Lopez-Cantera, the state House Republican leader, has endorsed Texas Gov. Rick Perry. Rivera, a friend and colleague of candidate Michele Bachmann, hasn't endorsed. Fresen can't be involved in a campaign because he's Miami-Dade County's Republican chairman and must remain neutral in a primary.
The three elected officials pointedly asked the party and the campaigns to avoid a debate that Univision reportedly wants to host at the University of Miami two days before Florida's Jan. 31 primary.
"Given the reprehensible nature of Univision Television Network's behavior, we are advising all of the Republican presidential candidates not to participate in Univision Television Network's planned debate on January 29th," the three Republicans wrote.
The three Miami-area lawmakers said they'd work to "inform Hispanic voters, particularly Cuban-American voters as to which presidential candidates chose to ignore our concerns" about Univision.
Miami-Dade is the largest county in the state, and more than 70 percent of Miami-Dade's Republicans are Hispanic, and nearly all are of Cuban descent as are Rubio, Lopez-Cantera, Fresen and Rivera. All but Fresen served with Rubio in the state Legislature.
The hoopla is firmly rooted in the issue of immigration.
Cuban Americans, who have special immigration rights, tend to be more conservative than other Hispanics and therefore less inclined to favor more liberal policies, such as those espoused by the likes of Univision personality Jorge Ramos.
Ramos, who hosted a 2008 presidential debate for Univision, has advocated for the so-called "DREAM Act" and hosts the show Al Punto, To the Point. Rubio has called the proposed act "amnesty" and had refused to appear on Al Punto for months. Al Punto is one of the top-rated shows for Univision, a power-house network that reaches nearly every Hispanic household in a nation that's growing more Hispanic by the day.
After the senator repeatedly rebuffed calls to appear on Al Punto, his sister was contacted this summer about the arrest of her husband, Orlando Cicilia, in 1987, when Rubio was 16 years old.
Rubio's political advisor, Todd Harris, and communications director Alex Burgos held a conference call with Univision officials to discuss the story before it ran. Burgos and Harris say Lee offered to change the story if Rubio went on Al Punto.
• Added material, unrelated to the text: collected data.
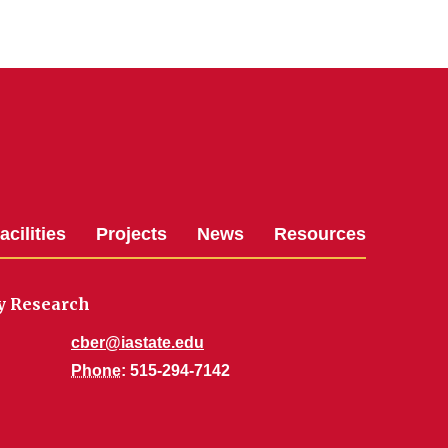
acilities
Projects
News
Resources
gy Research
cber@iastate.edu
Phone
: 515-294-7142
Rubio didn't go on the show and the drug-bust story ran a few days later, on July 11.
Lee and Univision officials who were on the call denied that account for Sunday's story.
"Univision did not offer to soften or spike a story about a major drug bust involving Senator Rubio's relatives," Lee said in a written statement furnished to The Herald. "We would not make such an offer to any other subject of a news story and did not offer it in this case. We had various participants on the call with Senator Rubio's office for the off-the-record discussion about the story, including two of our top internal legal counsels."
While the chances of Univision apologizing or firing Lee are slim, Lopez-Cantera said he felt the need to speak up.
"I could not remain silent about this abuse," Lopez-Cantera said. "At the very least, it will bring this issue more to light."